Chemical manufacturing at this scale does not permit distance from the user community. We have watched the shift from the old “product list” model to real partnerships—discussing mechanism of action, sharing stability findings, and reviewing storage best practices. Our staff cultivates familiarity with every repeat customer, knowing that feedback results in tangible improvements to process and product alike. When unexpected delays, shipping disruptions, or customs challenges arise, our team stands ready to resolve issues. For many, speed and reliability matter more than a slight price advantage on bulk orders.
No distributor can convey the things we have learned on the floor: how subtle shifts in solvent drying affect crystal morphology, which containers survive transoceanic shipping, and why scale-specific purification methods yield fewer contaminants in multi-gram runs. Our archives document every learning, building collective knowledge that improves each new project. Raw data supports our claims, not abstract promises.
Mistakes, when they happen, prompt rapid response and transparency. If a QC scan reveals a purity drop or storage artifact, our staff investigates, corrects, and communicates swiftly. Internal review meetings lead to real changes—editing the process, improving documentation, and refining batch release criteria. These practices grew out of necessity, not a checklist. We train new chemists in both procedures and the underlying logic, so they understand why each step matters. Every challenge, from scale-out to documentation demands, becomes part of our institutional memory. That experience guides changes to batch records, SOPs, and customer communication templates.
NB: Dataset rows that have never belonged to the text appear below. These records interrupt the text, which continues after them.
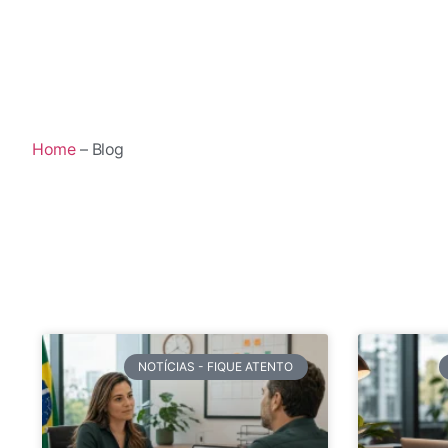
Home
– Blog
NOTÍCIAS - FIQUE ATENTO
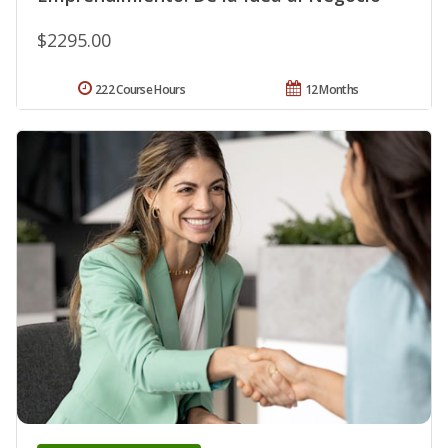
$2295.00
222 Course Hours
12 Months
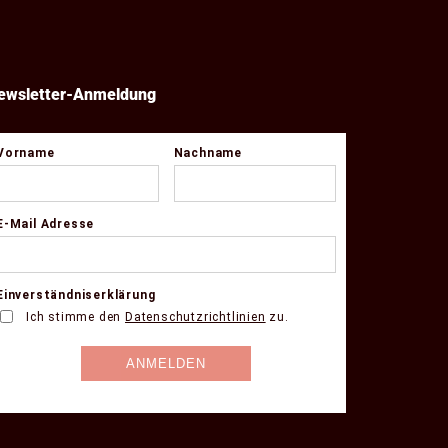
ewsletter-Anmeldung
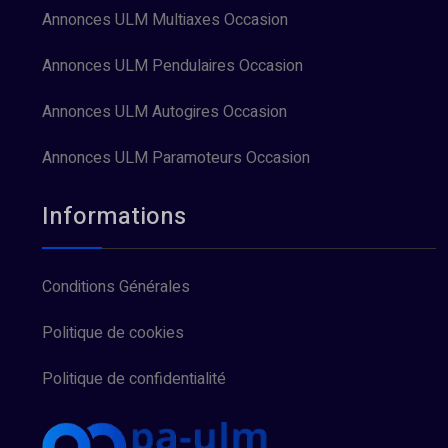
Annonces ULM Multiaxes Occasion
Annonces ULM Pendulaires Occasion
Annonces ULM Autogires Occasion
Annonces ULM Paramoteurs Occasion
Informations
Conditions Générales
Politique de cookies
Politique de confidentialité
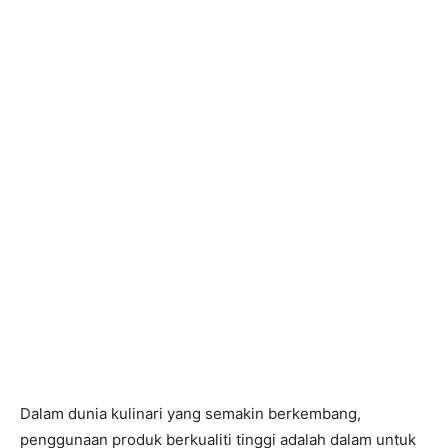
Dalam dunia kulinari yang semakin berkembang,
penggunaan produk berkualiti tinggi adalah dalam untuk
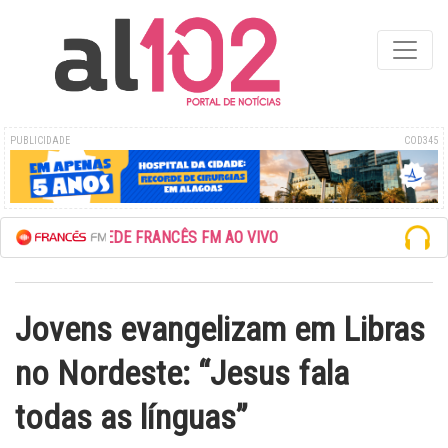
PUBLICIDADE
COD345
ESCUTE A REDE FRANCÊS FM AO VIVO
Jovens evangelizam em Libras
no Nordeste: “Jesus fala
todas as línguas”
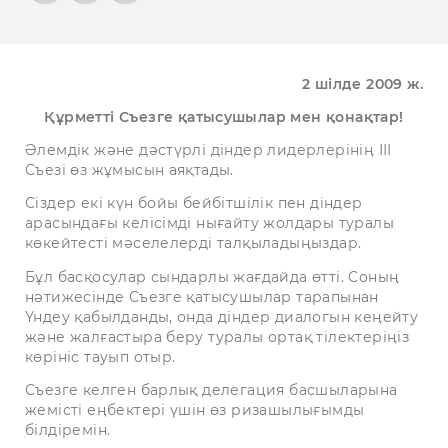
2 шілде 2009 ж.
Құрметті Съезге қатысушылар мен қонақтар!
Әлемдік және дәстүрлі діндер лидерлерінің ІІІ
Съезі өз жұмысын аяқтады.
Сіздер екі күн бойы бейбітшілік пен діндер
арасындағы келісімді нығайту жолдары туралы
көкейтесті мәселелерді талқыладыңыздар.
Бұл басқосулар сындарлы жағдайда өтті. Соның
нәтижесінде Съезге қатысушылар тарапынан
Үндеу қабылданды, онда діндер диалогын кеңейту
және жалғастыра беру туралы ортақ тілектеріңіз
көрініс тауып отыр.
Съезге келген барлық делегация басшыларына
жемісті еңбектері үшін өз ризашылығымды
білдіремін.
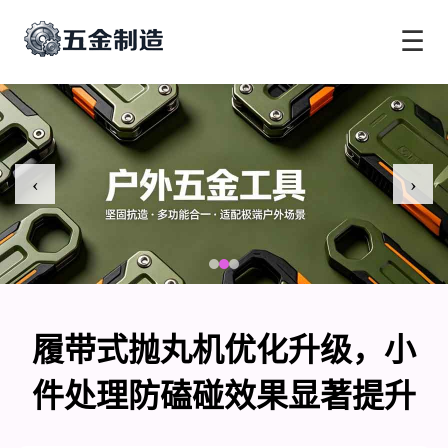
☰
‹
›
履带式抛丸机优化升级，小
件处理防磕碰效果显著提升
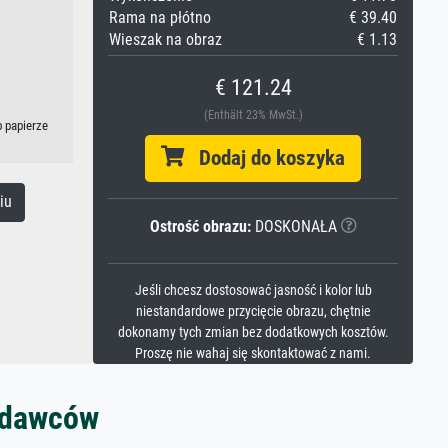
Rama na płótno
€ 39.40
Wieszak na obraz
€ 1.13
€ 121.24
(Enthält 23% MwSt.)
b papierze
Dodaj do koszyka
iu
Ostrość obrazu:
DOSKONAŁA
Jeśli chcesz dostosować jasność i kolor lub
niestandardowe przycięcie obrazu, chętnie
dokonamy tych zmian bez dodatkowych kosztów.
Proszę nie wahaj się skontaktować z nami.
zedawców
Customer trust is built over time, through repeated performance, forthright problem-solving, and mutual respect. We hold our standards high through every up and down in supply, scale, and staffing. Our perspective as manufacturers centers on doing the job right the first time, supporting scientific progress through reliable chemistry, and improving with each production cycle. Each kilogram of 3,4,5-Tricaffeoylquinic Acid that leaves our plant carries with it that legacy—practical, detailed, and accountable at every stage.
The application space for tricaffeoylquinic acids continues to grow. As research uncovers new roles for these compounds in medicine and technology, demand will only rise for precise, pure, traceable materials. Our team stands ready for that challenge, confident in its history, methodology, and ability to answer new questions as science advances. We see this not as an obstacle, but as an opportunity to bring direct chemical expertise to a wider world—one batch at a time.